CREATIVE DIRECTION

HERITAGE PERSPECTIVES

ヘリテージという視座

アフラ&トビア・スカルパとの重要な協働の第一章を経て、Maxaltoは1993年、アントニオ・チッテリオを唯一のデザイナーとして迎え、新たな時代の幕を開けました。1996年に発表された彼の初コレクションが、その転換点を象徴しています。アントニオ・チッテリオの創作は、当初は20世紀初頭のスタイルに、次いで両大戦間のフランスデザインにインスピレーションの源を求めました。その中で彼は、常に現代の美意識のトレンドを読み解く、新しく効果的な手法を模索し続けてきたのです。チッテリオにとって、Maxaltoは「モダン・ネオクラシック」のコレクションを研究し、生み出すための実験工房のような存在です。
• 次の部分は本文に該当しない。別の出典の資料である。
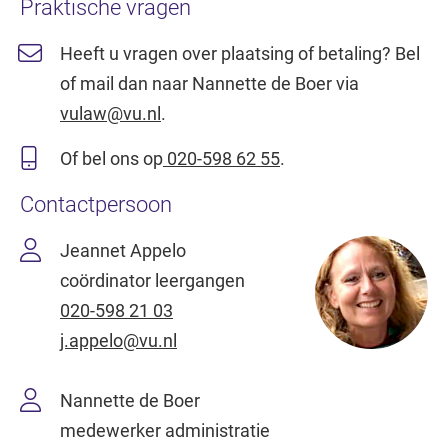
Praktische vragen
Heeft u vragen over plaatsing of betaling? Bel
of mail dan naar Nannette de Boer via
vulaw@vu.nl
.
Of bel ons op
020-598 62 55
.
Contactpersoon
Jeannet Appelo
coördinator leergangen
020-598 21 03
j.appelo@vu.nl
Nannette de Boer
medewerker administratie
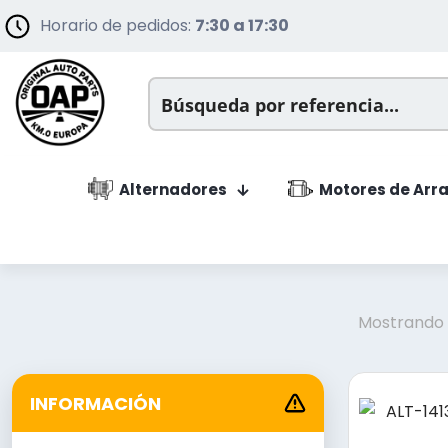
Horario de pedidos:
7:30 a 17:30
Alternadores
Motores de Arr
Mostrando l
INFORMACIÓN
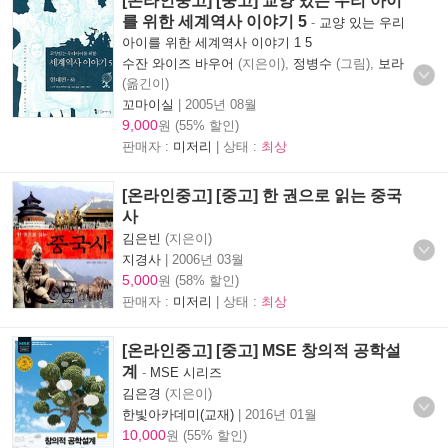
[온라인중고] [중고] 교양 있는 우리 아이
를 위한 세계역사 이야기 5
-
교양 있는 우리
아이를 위한 세계역사 이야기 1 5
수잔 와이즈 바우어
(지은이),
정병수
(그림),
보라
(옮긴이)
꼬마이실
|
2005년 08월
9,000
원 (55% 할인)
판매자 :
미저리
| 상태 :
최상
[온라인중고] [중고] 한 권으로 읽는 중국
사
김은빈
(지은이)
지경사
|
2006년 03월
5,000
원 (58% 할인)
판매자 :
미저리
| 상태 :
최상
[온라인중고] [중고] MSE 창의적 공학설
계
-
MSE 시리즈
김은경
(지은이)
한빛아카데미(교재)
|
2016년 01월
10,000
원 (55% 할인)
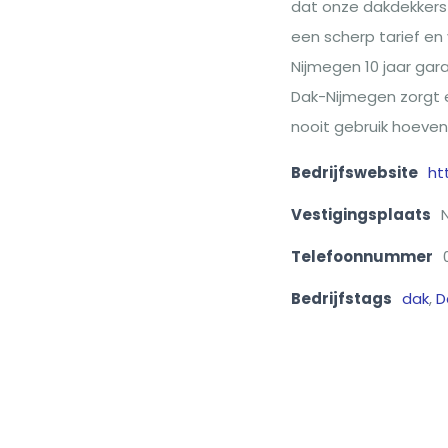
dat onze dakdekkers 
een scherp tarief en
Nijmegen 10 jaar gar
Dak-Nijmegen zorgt e
nooit gebruik hoeven
Bedrijfswebsite
ht
Vestigingsplaats
Telefoonnummer
Bedrijfstags
dak
,
D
その作品は、造形や仕上げにおいてイタリア人建築家の現代的な視点を通して再構築された「ネオクラシック」であり、また住まい全体を統一的かつ調和のとれた空間として捉え、快適な居住性を追求するという意味で「モダン」です。似ているようでいて、ひとつひとつが異なる個性をもつMaxaltoの家具は、住まいをパーソナライズし、その空間は持ち主の美意識と生き方を映し出す唯一無二のステージとなるのです。Maxaltoの製品は、一過性の流行やファッションに決して縛られません。むしろ、快適さの多様性、集う喜び、そして社会的な側面をも併せ持つプライベートな空間としての家。その豊かなあり方を提案し続けているのです。
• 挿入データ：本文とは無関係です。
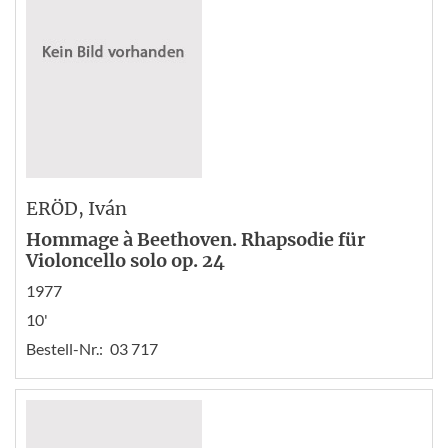
ERÖD
, Iván
Hommage à Beethoven. Rhapsodie für
Violoncello solo op. 24
1977
10'
Bestell-Nr.:
03 717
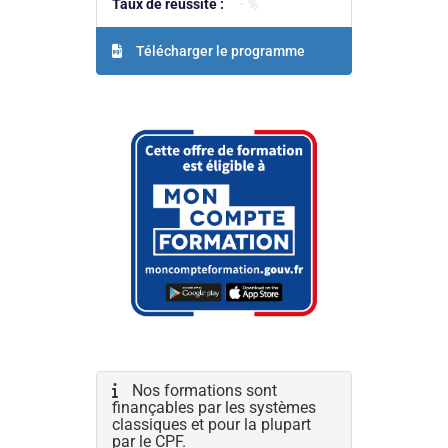
Taux de réussite :
- %
Télécharger le programme
Nos formations sont
finançables par les systèmes
classiques et pour la plupart
par le CPF.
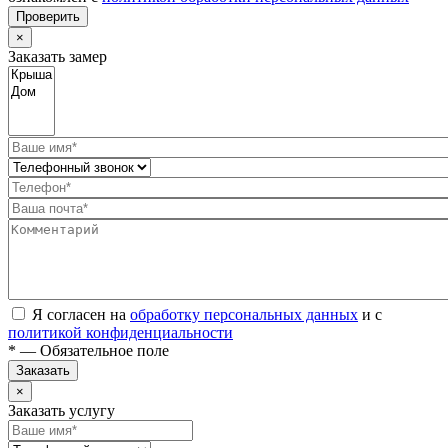
Проверить
×
Заказать замер
Я согласен на
обработку персональных данных
и с
политикой конфиденциальности
* — Обязательное поле
Заказать
×
Заказать услугу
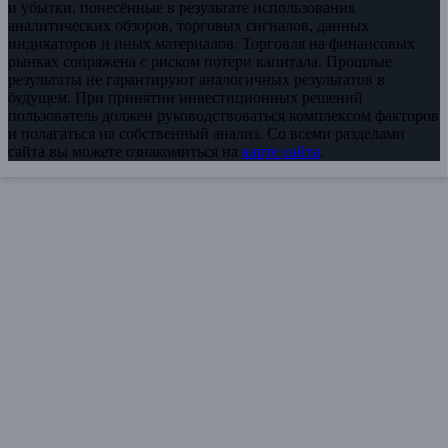
и убытки, понесённые в результате использования
аналитических обзоров, торговых сигналов, данных
индикаторов и иных материалов. Торговля на финансовых
рынках сопряжена с риском потери капитала. Прошлые
результаты не гарантируют аналогичных результатов в
будущем. При принятии инвестиционных решений
пользователь должен руководствоваться комплексом факторов
и полагаться на собственный анализ. Со всеми разделами
сайта вы можете ознакомиться на
карте сайта
.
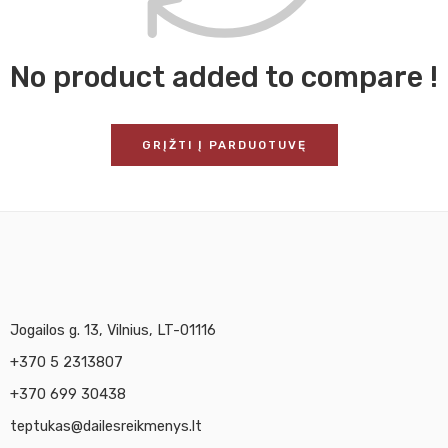
No product added to compare !
GRĮŽTI Į PARDUOTUVĘ
Jogailos g. 13, Vilnius, LT-01116
+370 5 2313807
+370 699 30438
teptukas@dailesreikmenys.lt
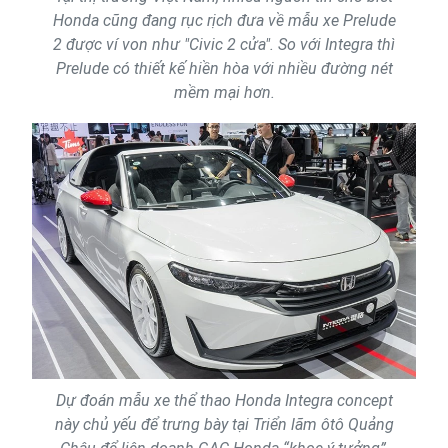
Honda cũng đang rục rịch đưa về mẫu xe Prelude
2 được ví von như "Civic 2 cửa". So với Integra thì
Prelude có thiết kế hiền hòa với nhiều đường nét
mềm mại hơn.
Dự đoán mẫu xe thể thao Honda Integra concept
này chủ yếu để trưng bày tại Triển lãm ôtô Quảng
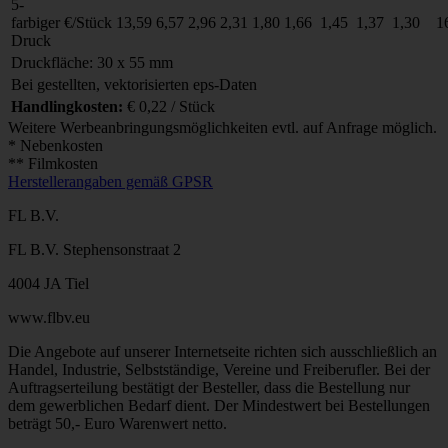
5-
farbiger
€/Stück
13,59
6,57
2,96
2,31
1,80
1,66
1,45
1,37
1,30
1
Druck
Druckfläche: 30 x 55 mm
Bei gestellten, vektorisierten eps-Daten
Handlingkosten:
€ 0,22 / Stück
Weitere Werbeanbringungsmöglichkeiten evtl. auf Anfrage möglich.
* Nebenkosten
** Filmkosten
Herstellerangaben gemäß GPSR
FL B.V.
FL B.V. Stephensonstraat 2
4004 JA Tiel
www.flbv.eu
Die Angebote auf unserer Internetseite richten sich ausschließlich an
Handel, Industrie, Selbstständige, Vereine und Freiberufler. Bei der
Auftragserteilung bestätigt der Besteller, dass die Bestellung nur
dem gewerblichen Bedarf dient. Der Mindestwert bei Bestellungen
beträgt 50,- Euro Warenwert netto.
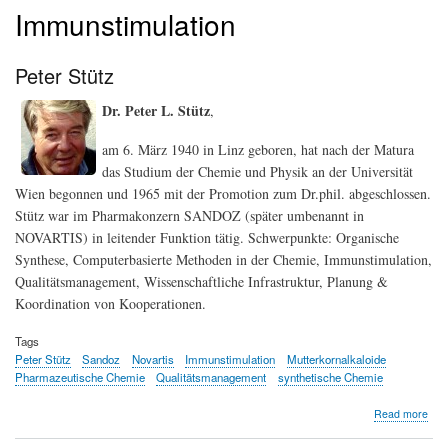
Immunstimulation
Peter Stütz
Dr. Peter L. Stütz
,
am 6. März 1940 in Linz geboren, hat nach der Matura
das Studium der Chemie und Physik an der Universität
Wien begonnen und 1965 mit der Promotion zum Dr.phil. abgeschlossen.
Stütz war im Pharmakonzern SANDOZ (später umbenannt in
NOVARTIS) in leitender Funktion tätig. Schwerpunkte: Organische
Synthese, Computerbasierte Methoden in der Chemie, Immunstimulation,
Qualitätsmanagement, Wissenschaftliche Infrastruktur, Planung &
Koordination von Kooperationen.
Tags
Peter Stütz
Sandoz
Novartis
Immunstimulation
Mutterkornalkaloide
Pharmazeutische Chemie
Qualitätsmanagement
synthetische Chemie
abo
Read more
Pet
Stüt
「単なるプロダクトではなく、ひとつの空間の概念を生み出すことを目的としたデザインプロセスの始まりにおいて、最終的なゴールは必ずしも明確ではありません。鍵となるのは、最初は曖昧だったものの輪郭を、徐々に鮮明にしていくこと。それは、フォルム、構造、そして素材と、忍耐強く向き合う作業によってのみ達成されます。私とMaxaltoのデザインの旅は、1990年代半ば、ひとつのヴィジョンから始まりました。それは、フランスの薫り漂う上質なインテリアを想定した、架空の舞台空間のような光景です。そこにあるのは、美しさがもたらす喜びと、果たすべき機能とを両立する製品でした。この情景を現実のものとするために、いくつかの重要な視点がありました。モダニズムの時に窮屈になりがちな幾何学性を和らげた、ジャン=ミシェル・フランクのような過去の独創的なデザイナーたち。最高峰の品質を追求する、メーカーと技術者たちの献身。そして、これらの製品を世の中に伝える役割を担うスペシャリストたちの確かな目です。長年の歳月を経て今、私たちが当初の構想(特定の空間を築くという理念)に忠実な、一貫性のある製品の世界を創造できたと実感しています。言ってみれば、私たちは『賭けに勝った』のです。それらが一冊に集められた今、私はそれを単なるカタログではなく、一冊の書物、あるいは私自身の半生を綴った自伝のように感じています。ひとつの創作のサイクルが完結した感覚があり、これらの作品はデザイナーの手を離れ、自由に世界へと羽ばたいていく準備ができています。現代の暮らしに豊かさと多様性をもたらす実体として、これからも長く愛され続けていくでしょう。25年前に始めたこの挑戦の成果として、これ以上の喜びはありません。」